Czytaj także: Stan współczesnej oświaty. Czy czas na radykalne zmiany?
„Stworzenie technologii MiniDrill wymagało przeprowadzenia szeregu badań, symulacji oraz testów laboratoryjnych nowatorskich konstrukcji, m.in systemów dyszowych, które zastosowaliśmy w projekcie” – mówi prof. Rafał Wiśniowski, dziekan Wydziału Wiertnictwa, Nafty i Gazu AGH.
„Małośrednicowa technologia wierceń przy użyciu wody pod wielkim ciśnieniem pozwoli na precyzyjne rozwiercanie wybranego obszaru złoża w sposób minimalnie inwazyjny dla odwiertu i pozostałych warstw. Można to porównać do laparoskopii w medycynie. W obszarze poszukiwań węglowodorów bardzo często wystarczy wstępne rozpoznanie, które angażuje znacznie mniej kosztowne urządzenia i stwarza mniejsze ryzyko” – tłumaczy Dariusz Dzirba, dyrektor Departamentu Badań i Rozwoju w PGNiG SA, cytowany w materiale prasowym.
Prace testowe zostały przeprowadzone w warunkach zbliżonych do rzeczywistej pracy urządzeń. Kolejną fazą będzie test w warunkach otworowych o głębokości do 2000 m.
Dzięki miniwierceniom wzrośnie prawdopodobieństwo, że wiercenia konwencjonalne w danym miejscu przyniosą zamierzony skutek – informują autorzy informacji prasowej.
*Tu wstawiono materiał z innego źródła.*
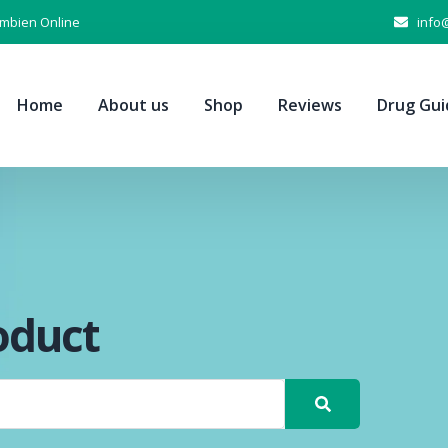
Ambien Online
info
Home
About us
Shop
Reviews
Drug Gui
oduct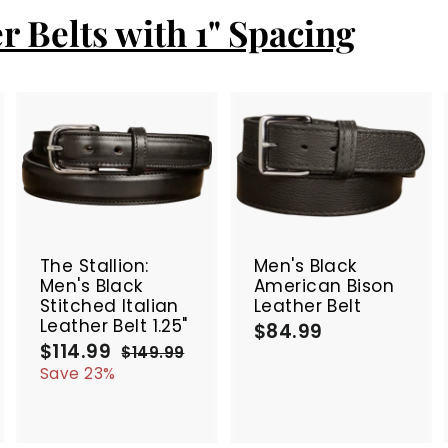
r Belts with 1" Spacing
A
A
A
d
d
d
d
d
d
t
t
SALE
o
o
o
c
c
c
The Stallion:
Men's Black
a
a
a
Men's Black
American Bison
r
r
Stitched Italian
Leather Belt
t
t
Leather Belt 1.25"
$84.99
$
$114.99
$
S
R
8
$149.99
$
a
e
1
1
4
Save 23%
4
l
g
1
.
9
e
u
4
9
.
p
l
.
9
9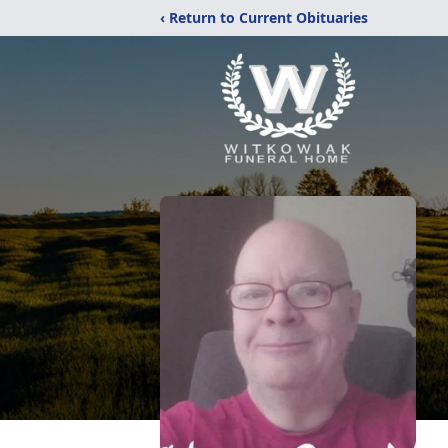
‹ Return to Current Obituaries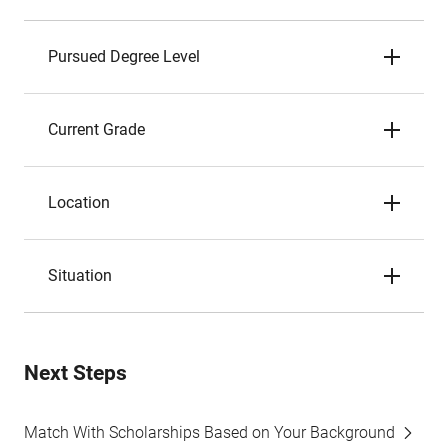
Pursued Degree Level
Current Grade
Location
Situation
Next Steps
Match With Scholarships Based on Your Background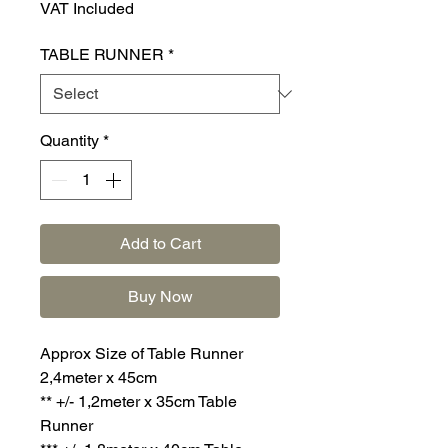
VAT Included
TABLE RUNNER
*
Quantity
*
Add to Cart
Buy Now
Approx Size of Table Runner
2,4meter x 45cm
** +/- 1,2meter x 35cm Table
Runner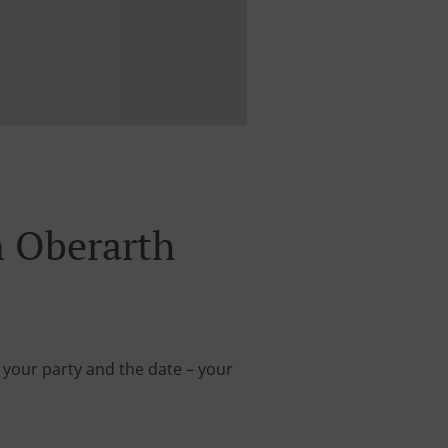
 Oberarth
 your party and the date – your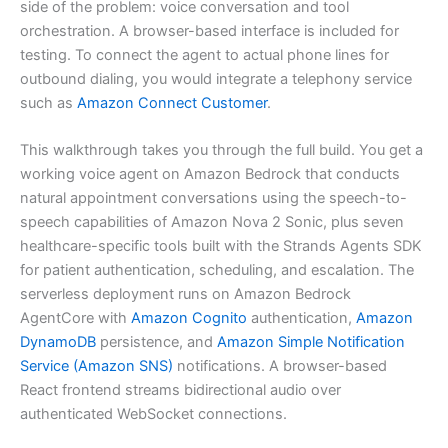
side of the problem: voice conversation and tool
orchestration. A browser-based interface is included for
testing. To connect the agent to actual phone lines for
outbound dialing, you would integrate a telephony service
such as
Amazon Connect Customer
.
This walkthrough takes you through the full build. You get a
working voice agent on Amazon Bedrock that conducts
natural appointment conversations using the speech-to-
speech capabilities of Amazon Nova 2 Sonic, plus seven
healthcare-specific tools built with the Strands Agents SDK
for patient authentication, scheduling, and escalation. The
serverless deployment runs on Amazon Bedrock
AgentCore with
Amazon Cognito
authentication,
Amazon
DynamoDB
persistence, and
Amazon Simple Notification
Service (Amazon SNS)
notifications. A browser-based
React frontend streams bidirectional audio over
authenticated WebSocket connections.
Według nich technologia ułatwi ekspertom decyzję – czy zastosować droższe zabiegi intensyfikujące wydobycie, czy też zrezygnować z dalszego wiercenia.
MiniDrill to dobry przykład pracy badawczo-rozwojowej, która od początku nastawiona jest na komercjalizację i osiąganie efektów dla naszego obszaru poszukiwawczo-wydobywczego – ocenia Łukasz Kroplewski, wiceprezes zarządu PGNiG SA ds. rozwoju. Po próbach terenowych rozwiązanie zostanie niezwłocznie zastosowane w praktyce eksploatacyjnej.